Demain, il y a fête au palais de Son Éminence ; j’en sortirai à minuit. Ne manquez pas de vous trouver alors à la petite porte basse qui donne sur la rue des Bons-Enfants ; j’ai à vous y entretenir d’une chose qui peut faire votre fortune.

— Cela dit, il me quitta et se perdit bientôt dans l’ombre des ruelles qui entourent ma demeure. Je ne pense pas que le quidam ait voulu se jouer de moi. Mort et sang ! si je le savais !…

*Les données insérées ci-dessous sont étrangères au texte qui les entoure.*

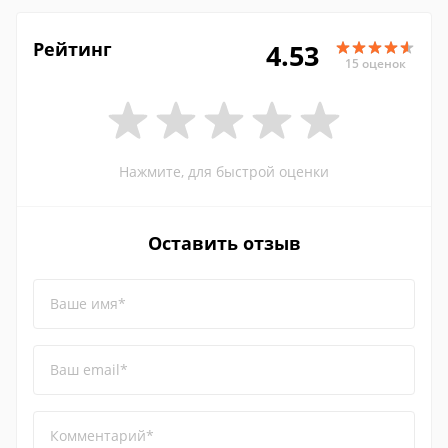
Рейтинг
4.53
15 оценок
Нажмите, для быстрой оценки
Оставить отзыв
Ваше имя*
Ваш email*
Комментарий*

— Remettez-vous, capitaine, dit Saint-Amand avec ironie, le cardinal veut sans doute réparer ses torts… Allez à ce rendez-vous de la petite porte, vous serez là plus en sûreté que dans le bal même.

— Pourquoi cela ?

— Parce qu’à ce bal on pourrait bien dire des vers du Richelieu. Je vous vois lancé. Ce que c’est que d’applaudir à propos !

— Oui, parlez-en à votre aise ; que l’on m’y reprenne ! J’ai gardé le lit six mois.

— Je parie que le cardinal vous fera l’intendant de son théâtre. Si cela est, mon cher capitaine, conseillez-lui donc de le brûler.

Comme l’heure avançait, Saint-Amand engagea le capitaine à se hâter ; car les violons de Tiberio devaient, disait-il, commencer déjà la sarabande.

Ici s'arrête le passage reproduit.